Once the petition has become a ballot question, it is not enough that a majority of those voting should approve the question. The law says that majority must equal at least one-third of the registered voters.

That makes winning almost impossible. In most cases, the winning total is larger than the entire normal turnout for a local election.

How did we find out about this?

In 1999, Cambridge Citizens for Rent Equity (CCURE) was trying to get a rent control question on the city ballot. With a week to deadline, the petitioners were abruptly told that the city’s working definition of registered voters had changed. Rather than 42,185 as they had been told a few months earlier, the figure was now 58,527.

CCURE sued the City of Cambridge [Al-Weqayan v. Drugan]. Attorney David Hoicka had found that Cambridge retained on its voting rolls the names of

• 3,475 who had registered as dormitory residents and since graduated college

• 5,229 who had already been classified as "inactive voters" for three years

• 11,399 who had moved out of the city and left change-of-address notices with the US Postal Service. [A 1991 study for the Postal Service estimated that 80-85 percent of households file change-of-address forms when they move.]

A year later, CCURE dropped its suit, in exchange for the Cambridge City Council's unanimous adoption of a home rule petition to change the rules governing the initiative petition process. Secretary of State Galvin’s office opposed the city’s petition, citing the need for a solution for all cities and towns affected rather than just Cambridge.

An analysis done for the Green-Rainbow Party last year [on the Bridge website http://bridgenews.org/background/votercharts.pdfreport] confirmed that the gap between actual voting and inflated registration does affect almost every city and large town in the Commonwealth. Brookline actually has more registered voters than it has adult citizens eligible to vote.

The Secretary of State’s office did not follow up. Rep. Paul Demakis (D-Boston, Cambridge)filed a bill last year to change the rules for qualifying local petitions. At the bill’s hearing, Secretary Galvin’s office opposed House 1267.

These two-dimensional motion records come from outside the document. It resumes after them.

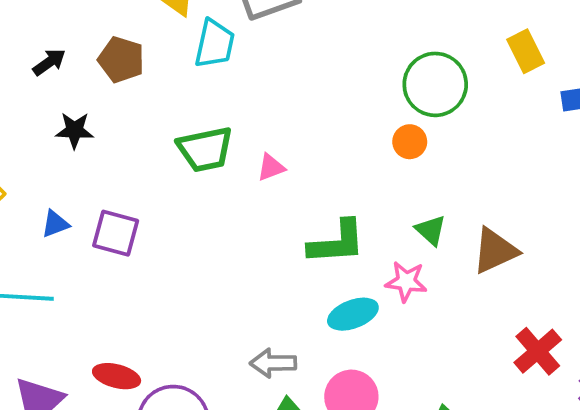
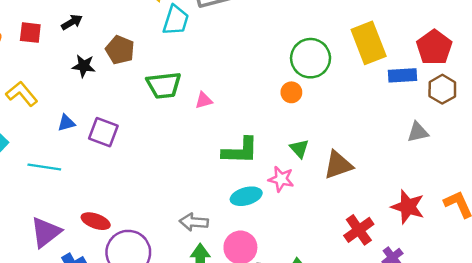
yellow rectangle: (526, 51) -> (369, 43), size x1.6
brown pentagon: (121, 60) -> (120, 50), moved

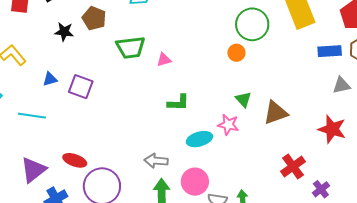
blue rectangle: (403, 75) -> (330, 51), moved
green L-shape: (240, 151) -> (178, 103), moved, size x0.7
red star: (408, 207) -> (332, 129), moved

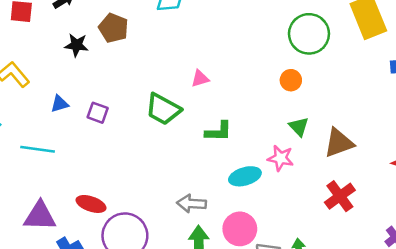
green trapezoid: (131, 47) -> (163, 109), moved, turned 36
orange circle: (236, 53) -> (291, 80), moved
purple square: (81, 87) -> (98, 113), size x0.7
red cross: (293, 166) -> (340, 196), moved
purple triangle: (33, 170) -> (40, 216), turned 40

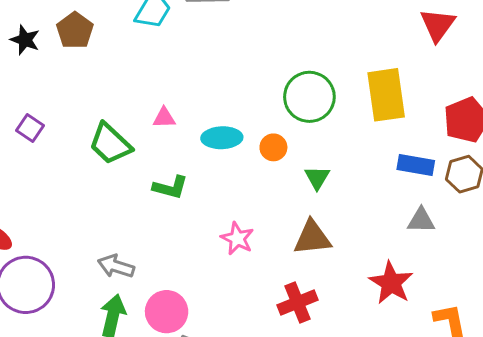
green triangle: (299, 127) -> (317, 178), moved
cyan ellipse: (245, 176) -> (222, 138), moved

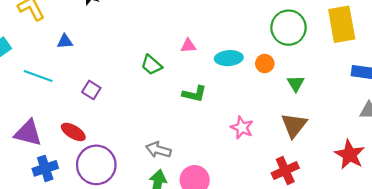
purple square: (30, 128) -> (91, 90), moved
green trapezoid: (110, 144) -> (151, 65), size x0.7
brown triangle: (312, 238) -> (294, 125), turned -44

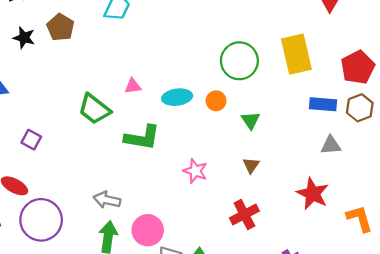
green trapezoid: (151, 65) -> (94, 109), size x1.4
green L-shape: (194, 94) -> (142, 138), size x1.4
brown triangle: (294, 125) -> (251, 165), size x0.6

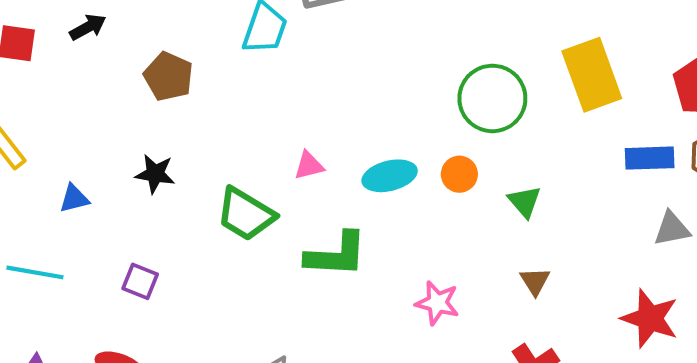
black star: (24, 38) -> (155, 174), moved

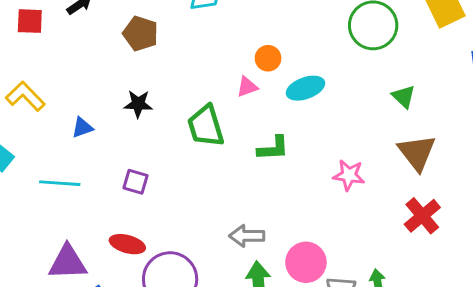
orange circle: (459, 174) -> (268, 58), moved
green trapezoid: (246, 214) -> (206, 126), turned 48
green L-shape: (336, 255) -> (273, 148), size x0.7
brown triangle: (535, 281) -> (417, 153), size x1.8

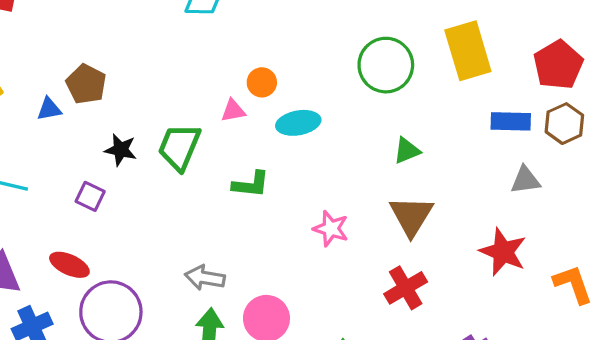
brown pentagon: (141, 34) -> (86, 84), moved
green triangle: (404, 97) -> (407, 151), turned 45
black star: (138, 104) -> (121, 150), moved
green trapezoid: (206, 126) -> (179, 147), turned 30
blue triangle: (82, 128) -> (49, 109), moved

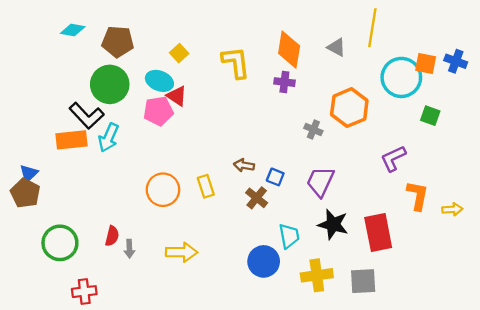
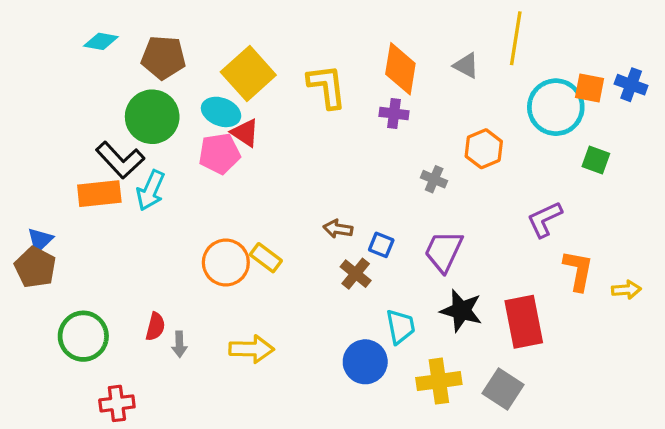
yellow square: (179, 53) -> (248, 74), size x2.0
orange hexagon: (349, 108) -> (484, 149), size x0.7
yellow rectangle: (206, 186) -> (266, 258), moved, turned -35
gray square: (363, 281) -> (503, 389), turned 36

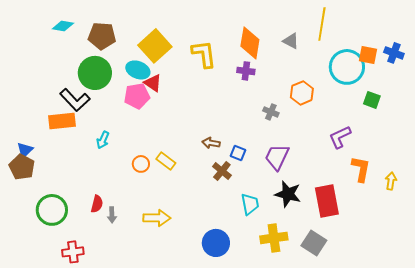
cyan arrow: (151, 190) -> (103, 140), moved, size x0.7
orange circle: (226, 263) -> (141, 164), size x0.6
yellow arrow: (626, 290) -> (391, 181), turned -78
blue circle: (365, 362) -> (216, 243), moved

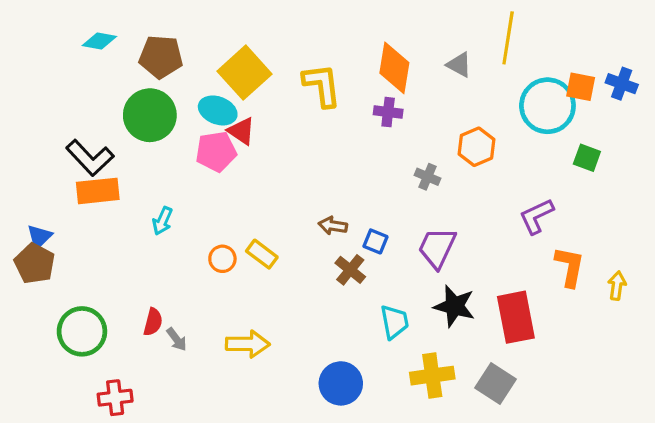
black L-shape: (75, 100) -> (90, 158), moved
gray arrow: (112, 215) -> (177, 339), turned -35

Acting for a coalition which included Mystic River Green-Rainbow Action and the Cambridge Eviction Free Zone, attorney Jeff Feuer pushed for a conference with Galvin's office.

The conference took place some weeks later. Michelle Tassinari of Secretary Galvin’s office suggested rewriting H.1267 to change the criteria for local petitions from a percentage of the registered voters to a percentage of the voter turnout in the most recent state election.

This would essentially bring local election law into line with the law for statewide petitions. Demakis and the coalition accepted this concept, which would clearly resolve the main problem created by the Moter Voter law.

The bill is still pending in the Election Laws Committee, but Rep. Demakis expects it to be reported favorably in the next several weeks. "I am hopeful,” he said at the end of January, “that the Legislature will make the initiative and referendum process at the local level as fair and democratic as it is at the state level by enacting H.1267." [2005 update—Despite a favorable report, the modified bill died. Demakis did not run for re-election, and the bill has not been revived.]

A nationwide problem

This problem is a national one. Motor Voter is the law in 44 states and the District of Columbia, and its peculiar side effects have been widely noted.

Three years ago, the Los Angeles Times (12/11/00) looked at Indiana, and found the Hoosier State already had 4 million registered voters in a population of 6 million. Inactive voters had formerly been purged after four years. Getting them off the lists now took at least eight additional years. CBS News reported (6/26/01) that eighteen municipalities in Allegheny County, Pennsylvania, had “more registered voters than voting-age adults.”

One unfortunate result of this, as Dr John Samples (where do they get these names?) of the libertarian Cato Institute told a committee of the US Senate (3/14/01), is to exaggerate the voting public’s impression of its own apathy. “Voting turnout as a percentage of registered voters is much higher than we believed because registration rolls are so inflated” with persons who no longer reside in the same communities.